= Second Battle of Tapae =

Battle in 88 AD

The Second Battle of Tapae in 88 AD was a battle fought between the forces of the Roman emperor Domitian and King Decebalus of Dacia.

==History==

After the First Battle of Tapae in 86 AD, one of the most humiliating defeats of the period and in which Rome lost two entire legions, a year of peace followed.

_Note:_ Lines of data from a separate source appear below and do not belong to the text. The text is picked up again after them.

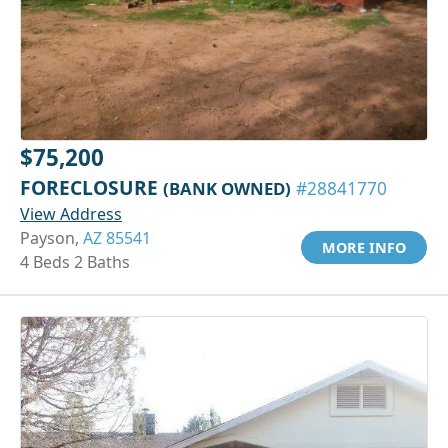
$75,200
FORECLOSURE
(BANK OWNED)
#28841770
View Address
Payson,
AZ 85541
MORE INFO
4 Beds 2 Baths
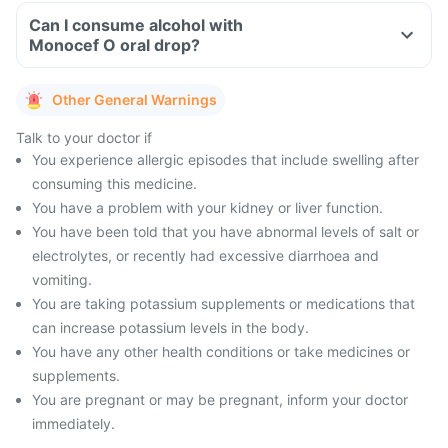
Can I consume alcohol with
Monocef O oral drop?
Other General Warnings
Talk to your doctor if
You experience allergic episodes that include swelling after
consuming this medicine.
You have a problem with your kidney or liver function.
You have been told that you have abnormal levels of salt or
electrolytes, or recently had excessive diarrhoea and
vomiting.
You are taking potassium supplements or medications that
can increase potassium levels in the body.
You have any other health conditions or take medicines or
supplements.
You are pregnant or may be pregnant, inform your doctor
immediately.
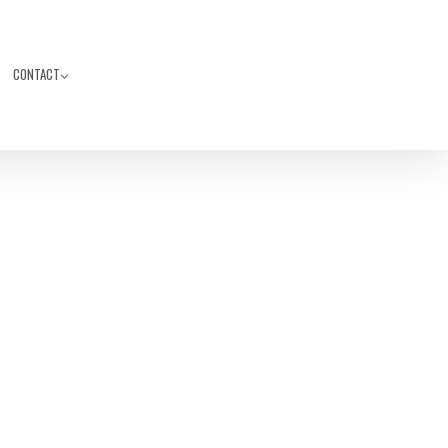
CONTACT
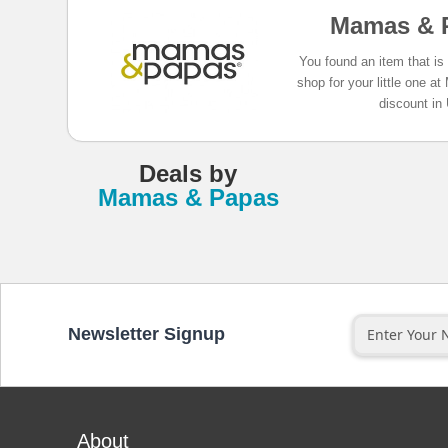
Mamas & 
You found an item that is
shop for your little one
discount in
Deals
by
Mamas & Papas
Newsletter Signup
About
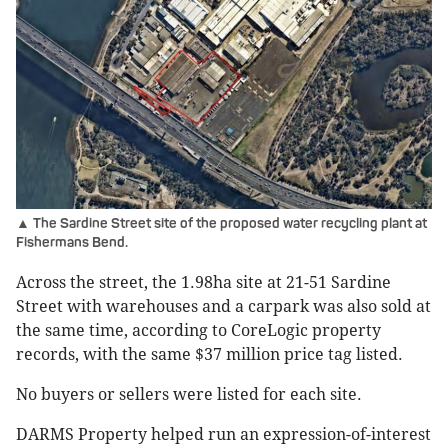
▲ The Sardine Street site of the proposed water recycling plant at
Fishermans Bend.
Across the street, the 1.98ha site at 21-51 Sardine
Street with warehouses and a carpark was also sold at
the same time, according to CoreLogic property
records, with the same $37 million price tag listed.
No buyers or sellers were listed for each site.
DARMS Property helped run an expression-of-interest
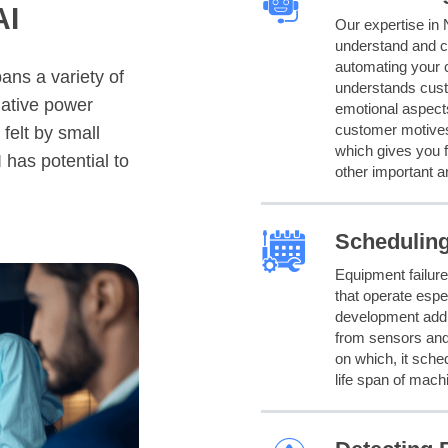
AI
Our expertise in 
understand and c
automating your 
ans a variety of
understands custo
mative power
emotional aspects
customer motives
felt by small
which gives you 
 has potential to
other important a
Schedulin
Equipment failure
that operate espe
development addre
from sensors and
on which, it sche
life span of mach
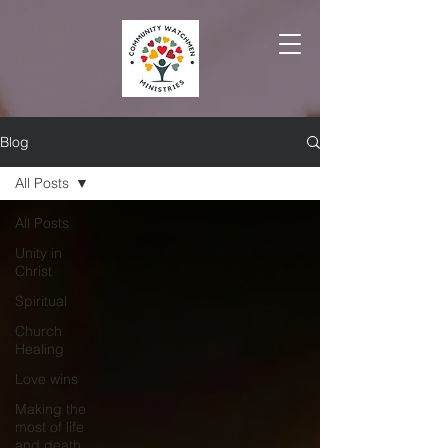
Blog
All Posts
All Posts
Unity in
Christ
Spiritual
Church
Healing
Love wins
Making the
most of life
and death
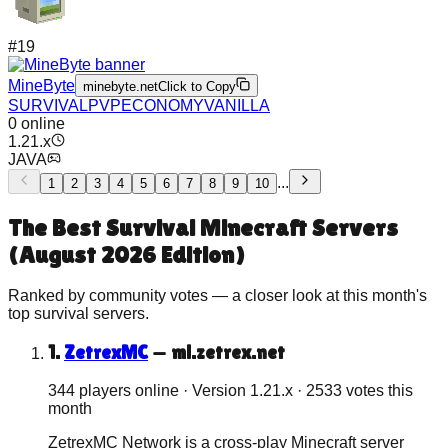
#
19
MineByte
minebyte.net
Click to Copy
SURVIVAL
PVP
ECONOMY
VANILLA
0
online
1.21.x
JAVA
...
1
2
3
4
5
6
7
8
9
10
The Best
Survival
Minecraft Servers
(
August 2026
Edition)
Ranked by community votes — a closer look at this month's
top
survival
servers.
1
.
ZetrexMC
—
ml.zetrex.net
344 players online
· Version
1.21.x
·
2533
votes this
month
ZetrexMC Network is a cross-play Minecraft server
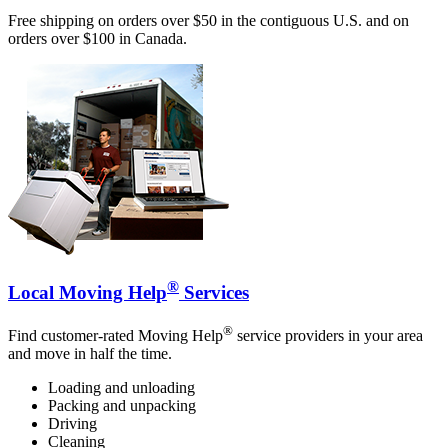
Free shipping on orders over $50 in the contiguous U.S. and on
orders over $100 in Canada.
®
Local Moving Help
Services
®
Find customer-rated Moving Help
service providers in your area
and move in half the time.
Loading and unloading
Packing and unpacking
Driving
Cleaning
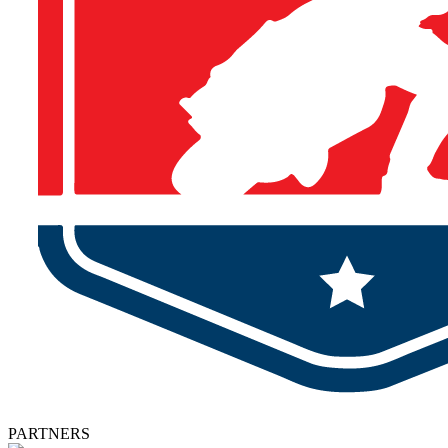
PARTNERS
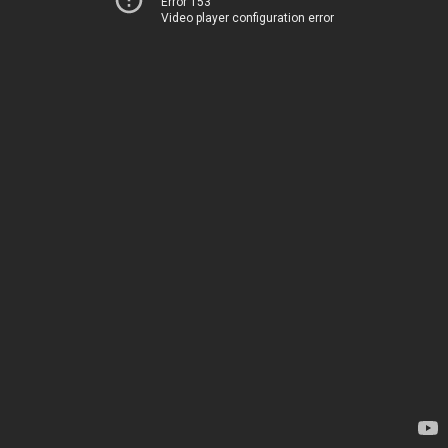
Error 153
Video player configuration error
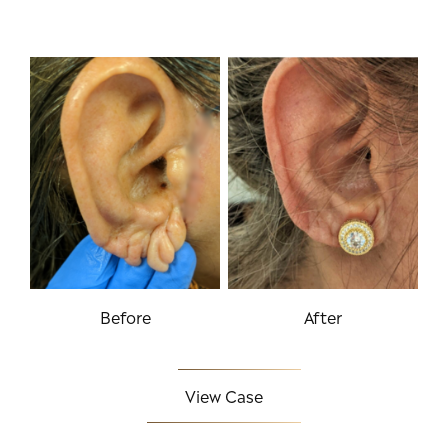
Before
After
View Case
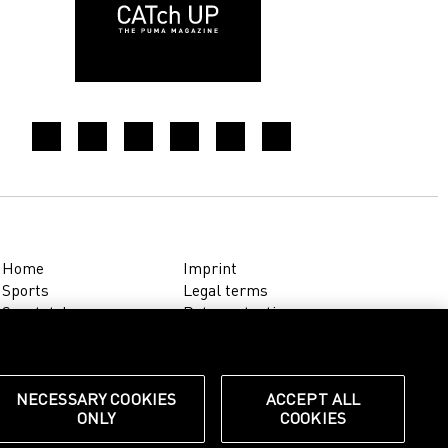
Home
Imprint
Sports
Legal terms
Sportstyle
Data protection
Corporate
Cookie settings
Our Legacy
about.puma.com
Shop at PUMA
NECESSARY COOKIES
ACCEPT ALL
ONLY
COOKIES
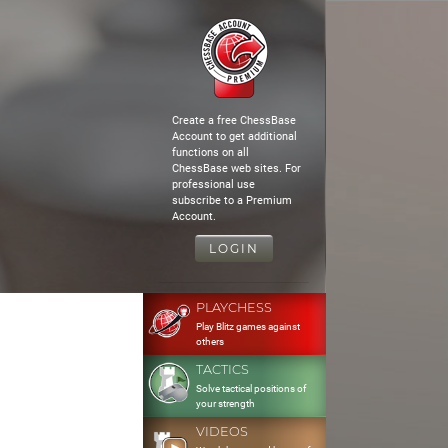
Create a free ChessBase
Account to get additional
functions on all
ChessBase web sites. For
professional use
subscribe to a Premium
Account.
LOGIN
PLAYCHESS
Play Blitz games against
others
TACTICS
Solve tactical positions of
your strength
VIDEOS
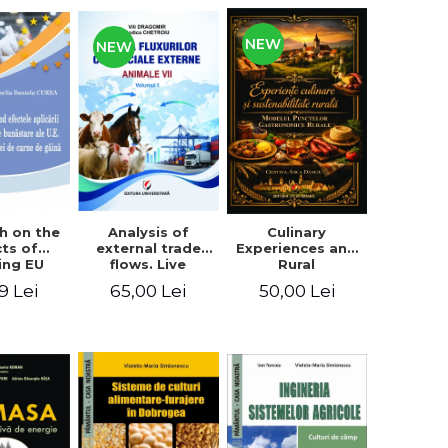
NEW
NEW
Analysis of
h on the
Culinary
external trade
cts of
Experiences and
flows. Live
ing EU
Rural
animals
fare
Sustainability.
65,00 Lei
9 Lei
50,00 Lei
ards on
The Model of
en meat
Rural
uction
Gastronomic
Points**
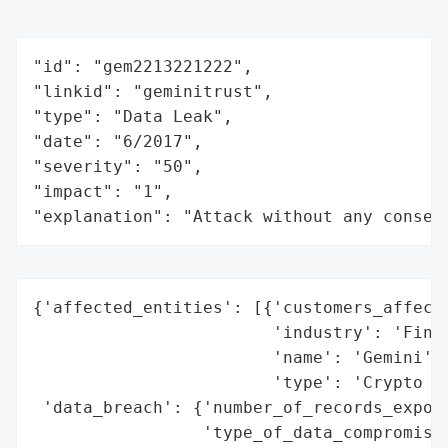
"id": "gem2213221222",

"linkid": "geminitrust",

"type": "Data Leak",

"date": "6/2017",

"severity": "50",

"impact": "1",

"explanation": "Attack without any conseq
{'affected_entities': [{'customers_affecte
                        'industry': 'Finan
                        'name': 'Gemini',

                        'type': 'Crypto Ex
 'data_breach': {'number_of_records_expose
                 'type_of_data_compromised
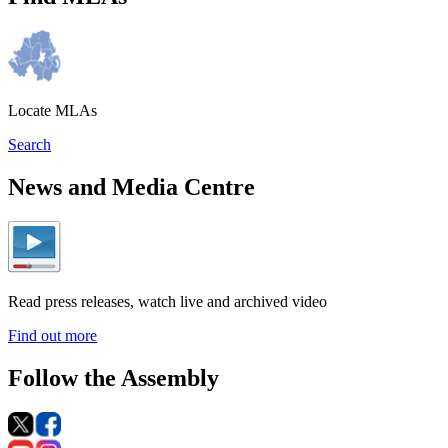
Locate MLAs
Search
News and Media Centre
Read press releases, watch live and archived video
Find out more
Follow the Assembly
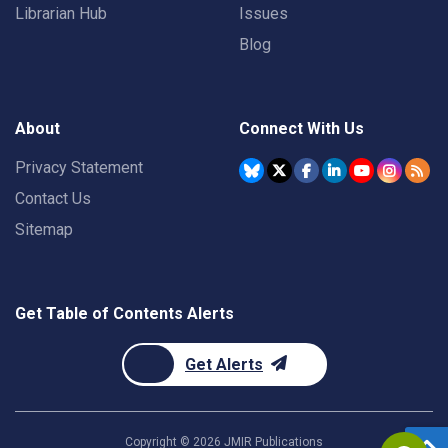
Librarian Hub
Issues
Blog
About
Connect With Us
Privacy Statement
Contact Us
Sitemap
Get Table of Contents Alerts
Get Alerts
Copyright ©
2026
JMIR Publications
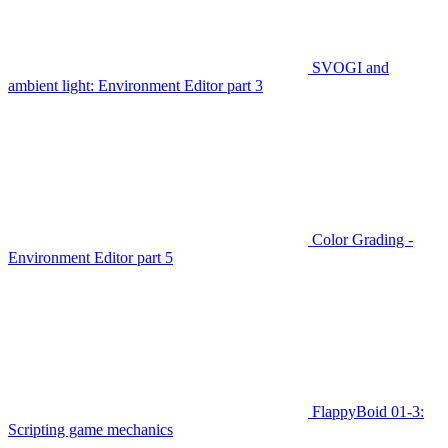
SVOGI and
ambient light: Environment Editor part 3
Color Grading -
Environment Editor part 5
FlappyBoid 01-3:
Scripting game mechanics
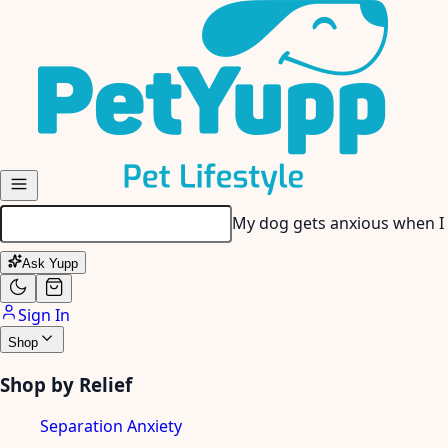
Skip to main content
My dog gets anxious when I
Ask Yupp
Sign In
Shop
Shop by Relief
Separation Anxiety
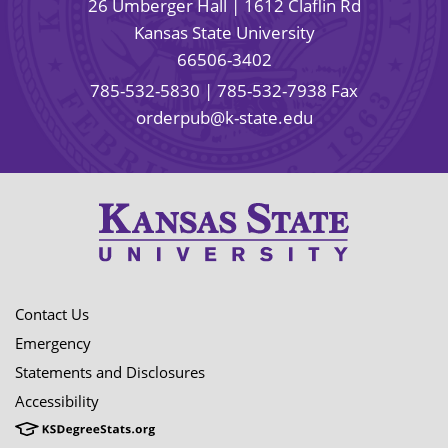
26 Umberger Hall | 1612 Claflin Rd
Kansas State University
66506-3402
785-532-5830
| 785-532-7938 Fax
orderpub@k-state.edu
Contact Us
Emergency
Statements and Disclosures
Accessibility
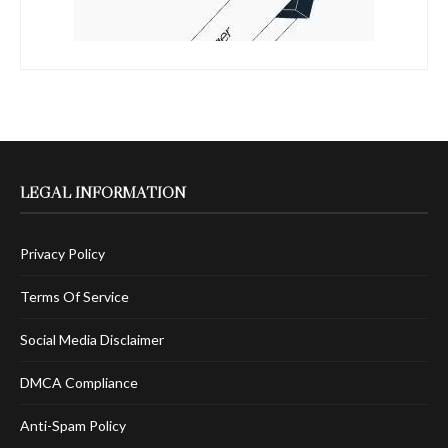
LEGAL INFORMATION
Privacy Policy
Terms Of Service
Social Media Disclaimer
DMCA Compliance
Anti-Spam Policy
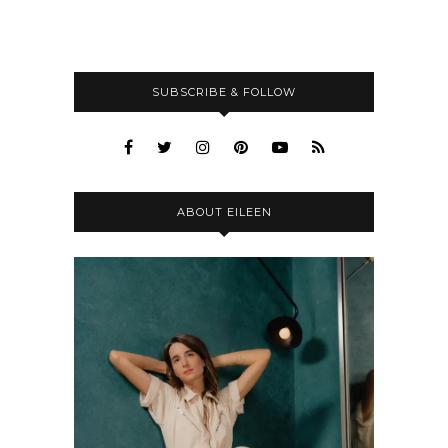
SUBSCRIBE & FOLLOW
ABOUT EILEEN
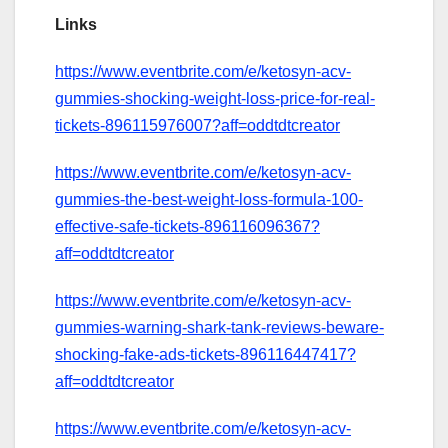
Links
https://www.eventbrite.com/e/ketosyn-acv-
gummies-shocking-weight-loss-price-for-real-
tickets-896115976007?aff=oddtdtcreator
https://www.eventbrite.com/e/ketosyn-acv-
gummies-the-best-weight-loss-formula-100-
effective-safe-tickets-896116096367?
aff=oddtdtcreator
https://www.eventbrite.com/e/ketosyn-acv-
gummies-warning-shark-tank-reviews-beware-
shocking-fake-ads-tickets-896116447417?
aff=oddtdtcreator
https://www.eventbrite.com/e/ketosyn-acv-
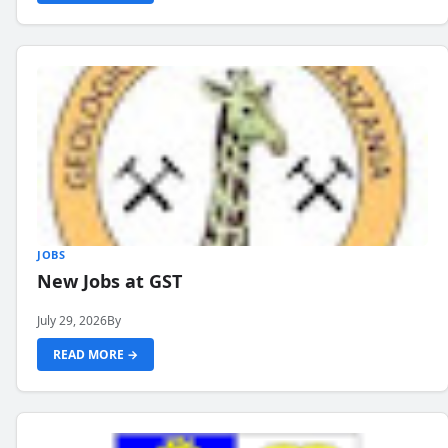
JOBS
New Jobs at GST
July 29, 2026
By
READ MORE →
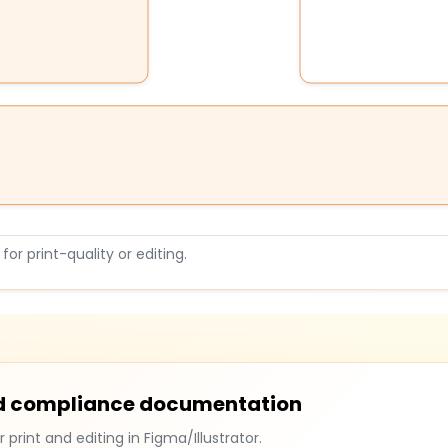
or print-quality or editing.
and compliance documentation
r print and editing in Figma/Illustrator.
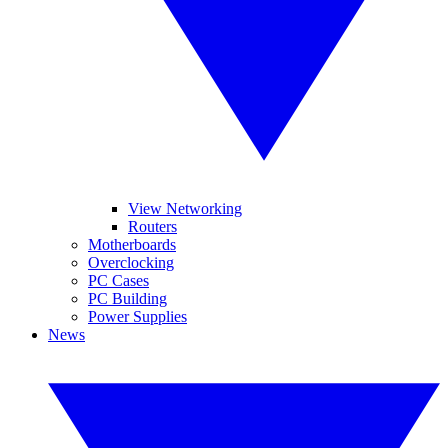
View Networking
Routers
Motherboards
Overclocking
PC Cases
PC Building
Power Supplies
News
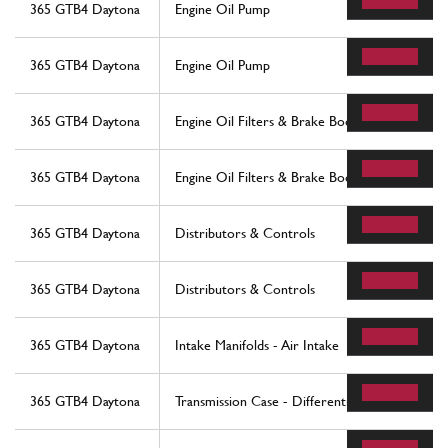
365 GTB4 Daytona
Engine Oil Pump
365 GTB4 Daytona
Engine Oil Pump
365 GTB4 Daytona
Engine Oil Filters & Brake Booster Vacuum Pu
365 GTB4 Daytona
Engine Oil Filters & Brake Booster Vacuum Pu
365 GTB4 Daytona
Distributors & Controls
365 GTB4 Daytona
Distributors & Controls
365 GTB4 Daytona
Intake Manifolds - Air Intake
365 GTB4 Daytona
Transmission Case - Differential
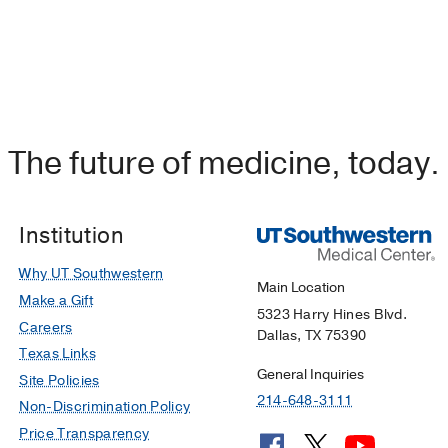
The future of medicine, today.
Institution
Why UT Southwestern
Main Location
Make a Gift
5323 Harry Hines Blvd.
Careers
Dallas, TX 75390
Texas Links
General Inquiries
Site Policies
214-648-3111
Non-Discrimination Policy
Price Transparency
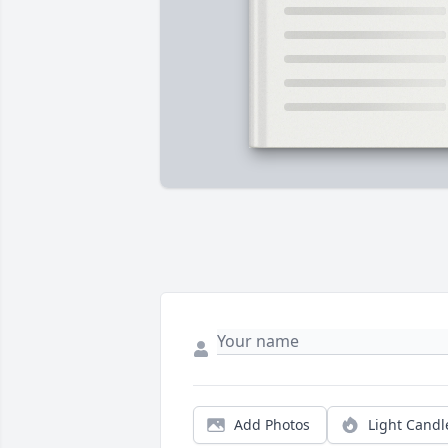
Add Photos
Light Candl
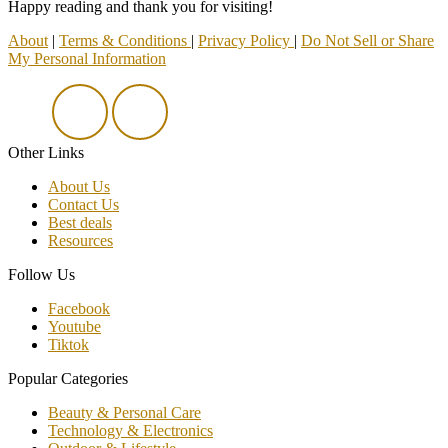
Happy reading and thank you for visiting!
About
|
Terms & Conditions
|
Privacy Policy
|
Do Not Sell or Share
My Personal Information
Other Links
About Us
Contact Us
Best deals
Resources
Follow Us
Facebook
Youtube
Tiktok
Popular Categories
Beauty & Personal Care
Technology & Electronics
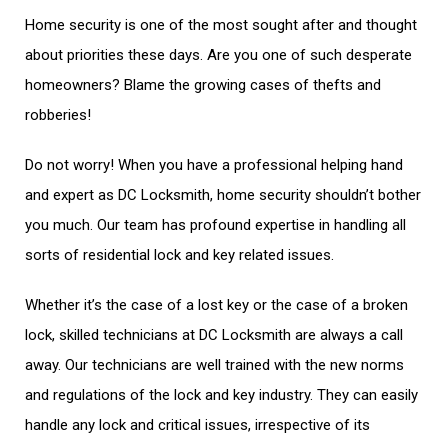
Home security is one of the most sought after and thought
about priorities these days. Are you one of such desperate
homeowners? Blame the growing cases of thefts and
robberies!
Do not worry! When you have a professional helping hand
and expert as DC Locksmith, home security shouldn’t bother
you much. Our team has profound expertise in handling all
sorts of residential lock and key related issues.
Whether it’s the case of a lost key or the case of a broken
lock, skilled technicians at DC Locksmith are always a call
away. Our technicians are well trained with the new norms
and regulations of the lock and key industry. They can easily
handle any lock and critical issues, irrespective of its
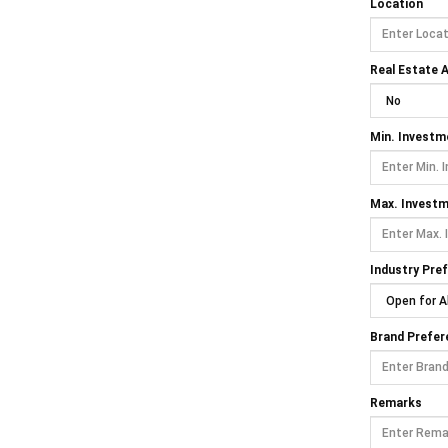
Location
Real Estate A
Min. Investm
Max. Invest
Industry Pre
Brand Prefer
Remarks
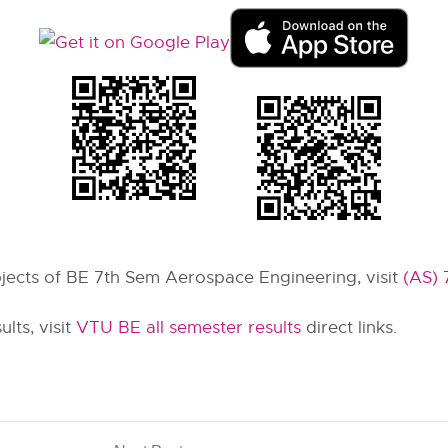
ubjects of BE 7th Sem Aerospace Engineering, visit
(AS) 
lts, visit
VTU BE all semester results
direct links.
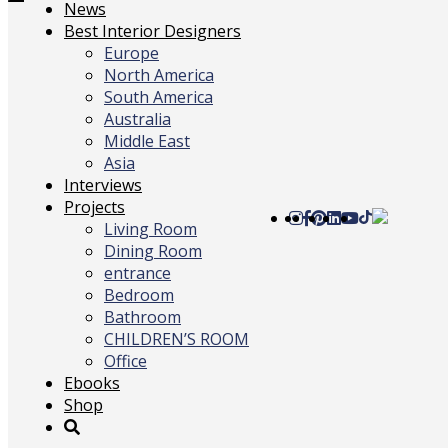
Toggle
News
navigation
Best Interior Designers
Europe
North America
South America
Australia
Middle East
Asia
Interviews
Projects
Living Room
Dining Room
entrance
Bedroom
Bathroom
CHILDREN’S ROOM
Office
Ebooks
Shop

When the war was resumed after a year of preparations, Domitian promoted as new commander in chief, Tettius Julianus. He crossed the Danube, probably at the legionary fortress of Viminacium, and used the westernmost road leading to Dacia which led to Tibiscum and then to Tapae to arrive by the following autumn to reach the plain of Caransebeș, in front of the pass of the so-called Iron Gates (near the current Otelu Rosu). He perhaps used an enveloping approach march conducted in several columns, not without great difficulties due to the continuous attacks of the Dacians.

Roman victory at this major battle was followed by a massacre of Dacians. Tettius, however, did not march on the enemy capital of Sarmizegetusa Regia as Decebalus managed to halt their advance into enemy territory due perhaps to the difficulty of crossing the Iron Gates in a season close to winter.

===Aftermath===

After the battle, the course of events is unclear. Suetonius mentions that there were "several battles of varying success" (against the Dacians).

The Roman victory had reduced Decebalus to the defensive, but he was saved by events elsewhere.